• _What to produce_:
Look below for the line with "TENIS DE RUNNING SUPERNOVA"; begin the copy there and stop after the line with "Параметры и настройки пол", keeping the text exact and the pictures out.

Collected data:

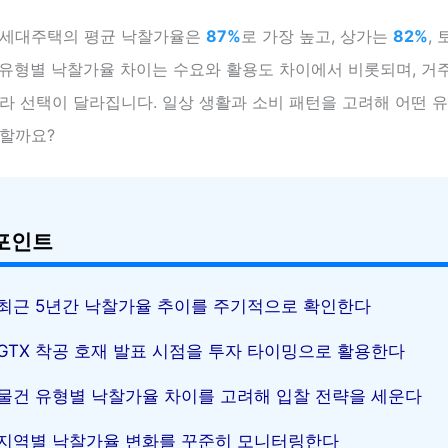
다세대주택의 평균 낙찰가율은
87%
로 가장 높고, 상가는
82%
,
 유형별 낙찰가율 차이는 수요와 활용도 차이에서 비롯되며, 거
라 선택이 달라집니다. 일상 생활과 소비 패턴을 고려해 어떤 
리할까요?
포인트
최근 5년간 낙찰가율 추이를 주기적으로 확인한다
GTX 착공 호재 발표 시점을 투자 타이밍으로 활용한다
물건 유형별 낙찰가율 차이를 고려해 입찰 전략을 세운다
지역별 낙찰가율 변화를 꾸준히 모니터링한다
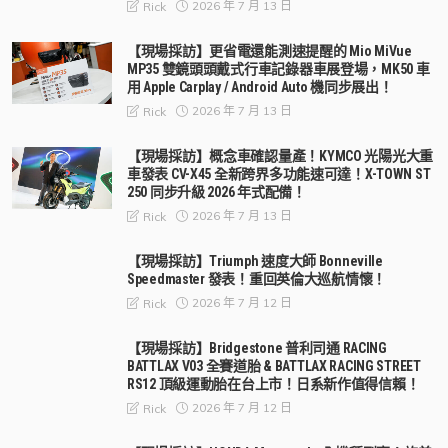
2026 年 7 月 13 日
Rick
【現場採訪】更省電還能測速提醒的 Mio MiVue
MP35 雙鏡頭頭戴式行車記錄器車展登場，MK50 車
用 Apple Carplay / Android Auto 機同步展出！
2026 年 7 月 13 日
Rick
【現場採訪】概念車確認量產！KYMCO 光陽光大重
車發表 CV-X45 全新跨界多功能速可達！X-TOWN ST
250 同步升級 2026 年式配備！
2026 年 7 月 13 日
Rick
【現場採訪】Triumph 速度大師 Bonneville
Speedmaster 發表！重回英倫大巡航情懷！
2026 年 7 月 12 日
Rick
【現場採訪】Bridgestone 普利司通 RACING
BATTLAX V03 全賽道胎 & BATTLAX RACING STREET
RS12 頂級運動胎在台上市！日系新作值得信賴！
2026 年 7 月 12 日
Rick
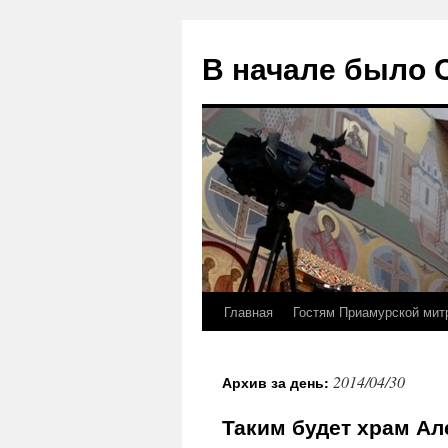
В начале было
Главная
Гостям Приамурской мит
Перейти
к
2014/04/30
Архив за день:
содержимому
Таким будет храм Ал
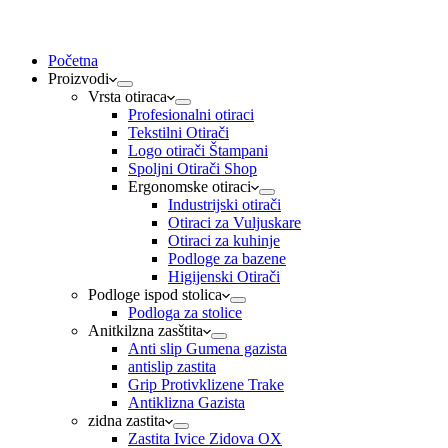
Početna
Proizvodi
Vrsta otiraca
Profesionalni otiraci
Tekstilni Otirači
Logo otirači Štampani
Spoljni Otirači Shop
Ergonomske otiraci
Industrijski otirači
Otiraci za Vuljuskare
Otiraci za kuhinje
Podloge za bazene
Higijenski Otirači
Podloge ispod stolica
Podloga za stolice
Anitkilzna zasštita
Anti slip Gumena gazista
antislip zastita
Grip Protivklizene Trake
Antiklizna Gazista
zidna zastita
Zastita Ivice Zidova OX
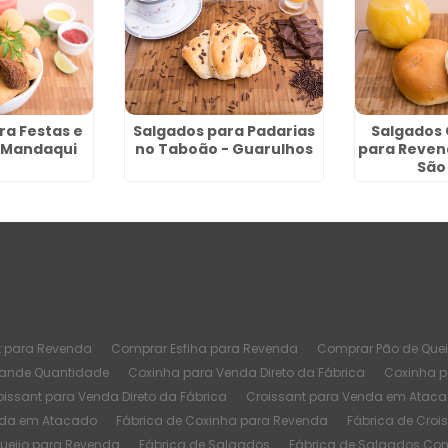
ra Festas e
Salgados para Padarias
Salgados
 Mandaqui
no Taboão - Guarulhos
para Reven
São
t para Revenda
Comprar Esfiha para Revenda
Comprar Pão de Quei
rande Quantidade
Coxinha para Venda Direto da Fábrica
Coxinha 
oissant para Venda Direto da Fábrica
Croissant para Venda em Atac
nda em Atacado
Fábrica de Coxinha para Revenda
Fábrica de Croi
Queijo para Revenda
Fábrica de Salgados
Fábrica de Salgados Co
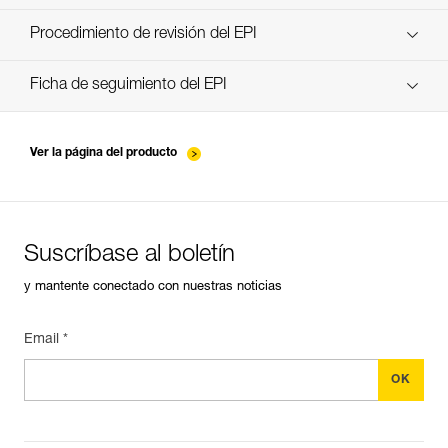
descubra ePPEcentre
Procedimiento de revisión del EPI
verif-EPI-poulies-procedure-ES
Ficha de seguimiento del EPI
verif-EPI-poulies-suivi-ES
Ver la página del producto
Suscríbase al boletín
y mantente conectado con nuestras noticias
Email *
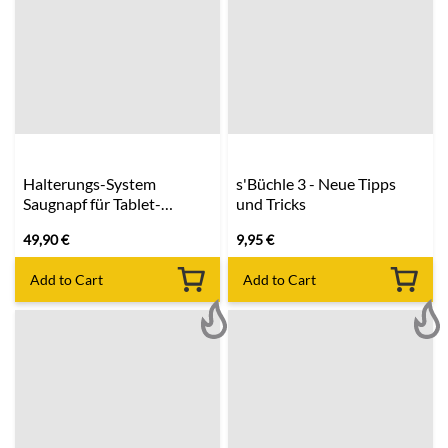
Halterungs-System
s'Büchle 3 - Neue Tipps
Saugnapf für Tablet-
und Tricks
Halterung
49,90
€
9,95
€
Add to Cart
Add to Cart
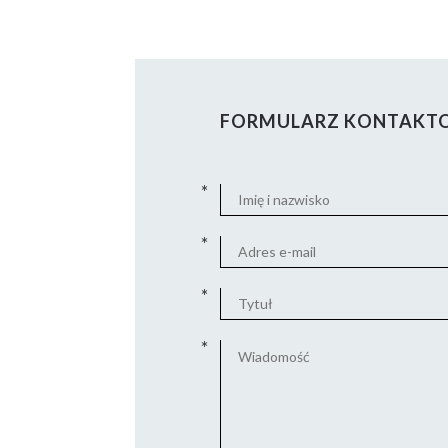
FORMULARZ KONTAKT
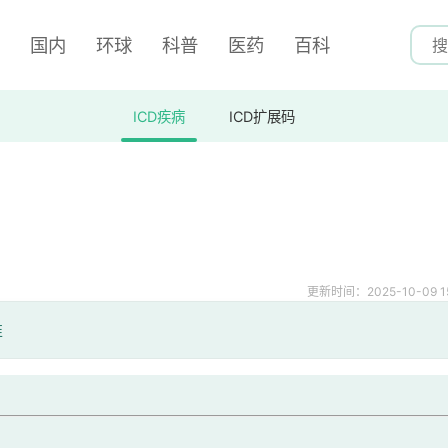
国内
环球
科普
医药
百科
ICD疾病
ICD扩展码
更新时间：2025-10-09 15
准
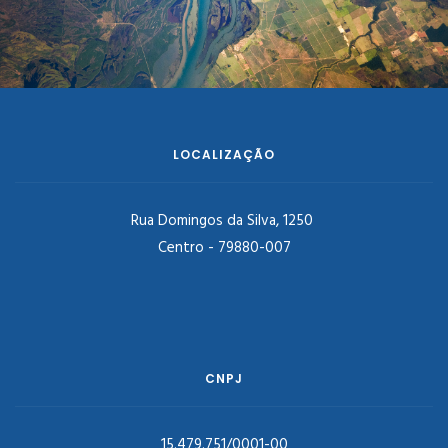
LOCALIZAÇÃO
Rua Domingos da Silva, 1250
Centro - 79880-007
CNPJ
15.479.751/0001-00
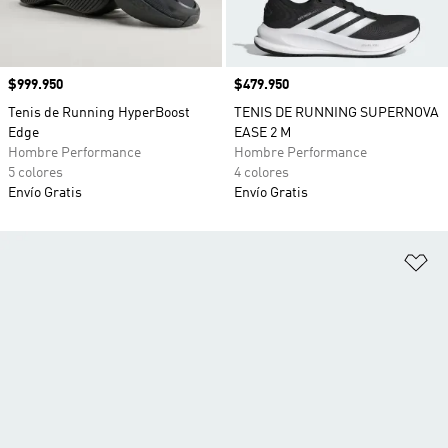
Precio
$999.950
Precio
$479.950
Tenis de Running HyperBoost
TENIS DE RUNNING SUPERNOVA
Edge
EASE 2 M
Hombre Performance
Hombre Performance
5 colores
4 colores
Envío Gratis
Envío Gratis
Añ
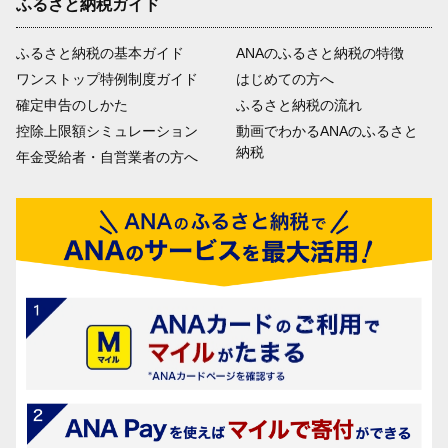
ふるさと納税ガイド
ふるさと納税の基本ガイド
ANAのふるさと納税の特徴
ワンストップ特例制度ガイド
はじめての方へ
確定申告のしかた
ふるさと納税の流れ
控除上限額シミュレーション
動画でわかるANAのふるさと
納税
年金受給者・自営業者の方へ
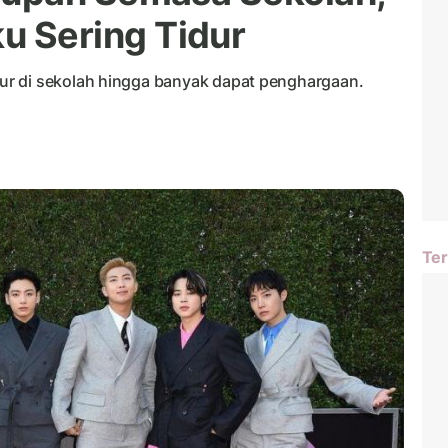
 Sering Tidur
r di sekolah hingga banyak dapat penghargaan.
Ter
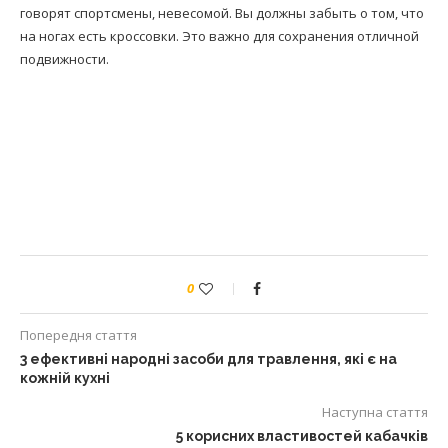
говорят спортсмены, невесомой. Вы должны забыть о том, что
на ногах есть кроссовки. Это важно для сохранения отличной
подвижности.
0
Попередня стаття
3 ефективні народні засоби для травлення, які є на
кожній кухні
Наступна стаття
5 корисних властивостей кабачків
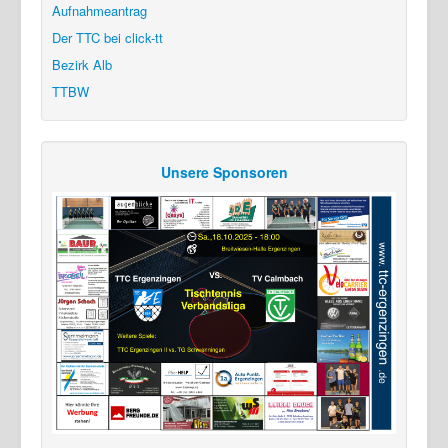
Aufnahmeantrag
Der TTC bei click-tt
Bezirk Alb
TTBW
Unsere Sponsoren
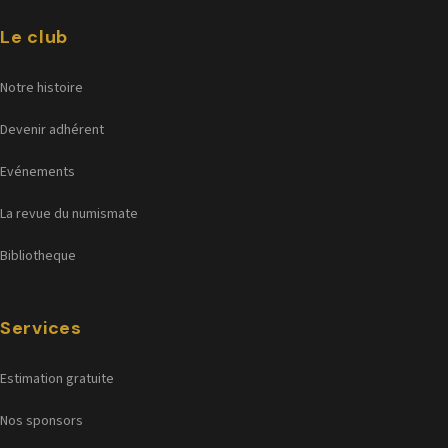
Le club
Notre histoire
Devenir adhérent
Evénements
La revue du numismate
Bibliotheque
Services
Estimation gratuite
Nos sponsors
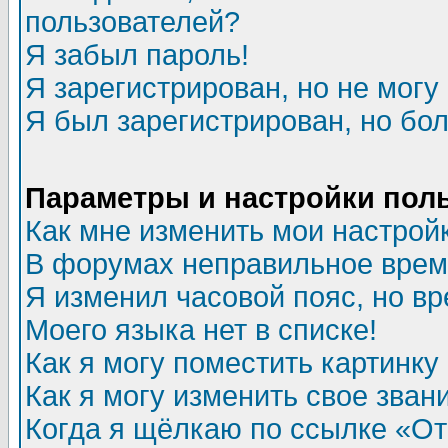
пользователей?
Я забыл пароль!
Я зарегистрирован, но не могу 
Я был зарегистрирован, но бол
Параметры и настройки пол
Как мне изменить мои настрой
В форумах неправильное врем
Я изменил часовой пояс, но в
Моего языка нет в списке!
Как я могу поместить картинк
Как я могу изменить свое зван
Когда я щёлкаю по ссылке «Отп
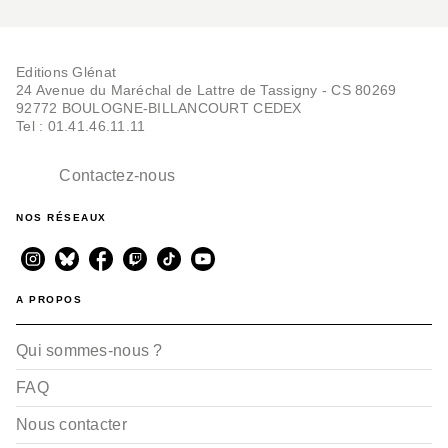
Editions Glénat
24 Avenue du Maréchal de Lattre de Tassigny - CS 80269
92772 BOULOGNE-BILLANCOURT CEDEX
Tel : 01.41.46.11.11
Contactez-nous
NOS RÉSEAUX
A PROPOS
Qui sommes-nous ?
FAQ
Nous contacter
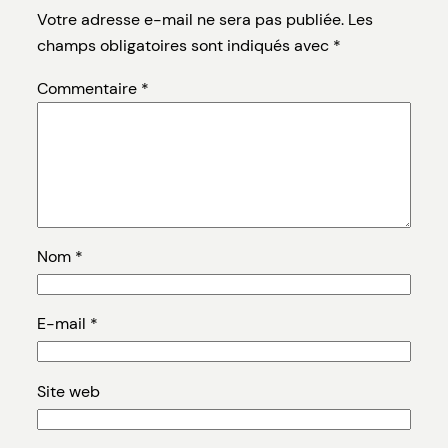
Votre adresse e-mail ne sera pas publiée.
Les
champs obligatoires sont indiqués avec
*
Commentaire
*
Nom
*
E-mail
*
Site web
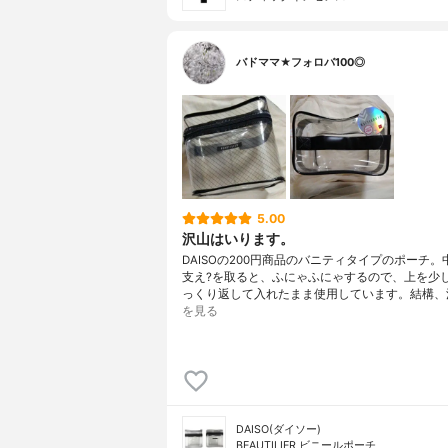
バドママ★フォロバ100◎
5.00
沢山はいります。
DAISOの200円商品のバニティタイプのポーチ
支え?を取ると、ふにゃふにゃするので、上を少
っくり返して入れたまま使用しています。結構、
を見る
DAISO(ダイソー)
BEAUTILIER ビニールポーチ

• _Written solution_:
TENIS DE RUNNING SUPERNOVA
Edge
EASE 2 M
Hombre Performance
Hombre Performance
5 colores
4 colores
Envío Gratis
Envío Gratis
Añ
ふるさと納税ガイド
ふるさと納税の基本ガイド
ANAのふるさと納税の特徴
ワンストップ特例制度ガイド
はじめての方へ
確定申告のしかた
ふるさと納税の流れ
控除上限額シミュレーション
動画でわかるANAのふるさと
納税
年金受給者・自営業者の方へ
 Sering Tidur
r di sekolah hingga banyak dapat penghargaan.
Ter
говорят спортсмены, невесомой. Вы должны забыть о том, что
на ногах есть кроссовки. Это важно для сохранения отличной
подвижности.
0
Попередня стаття
3 ефективні народні засоби для травлення, які є на
кожній кухні
Наступна стаття
5 корисних властивостей кабачків
Aufnahmeantrag
Der TTC bei click-tt
Bezirk Alb
TTBW
Unsere Sponsoren
Le club
Notre histoire
Devenir adhérent
Evénements
La revue du numismate
Bibliotheque
Services
Estimation gratuite
Nos sponsors
пользователей?
Я забыл пароль!
Я зарегистрирован, но не могу 
Я был зарегистрирован, но бол
Параметры и настройки пол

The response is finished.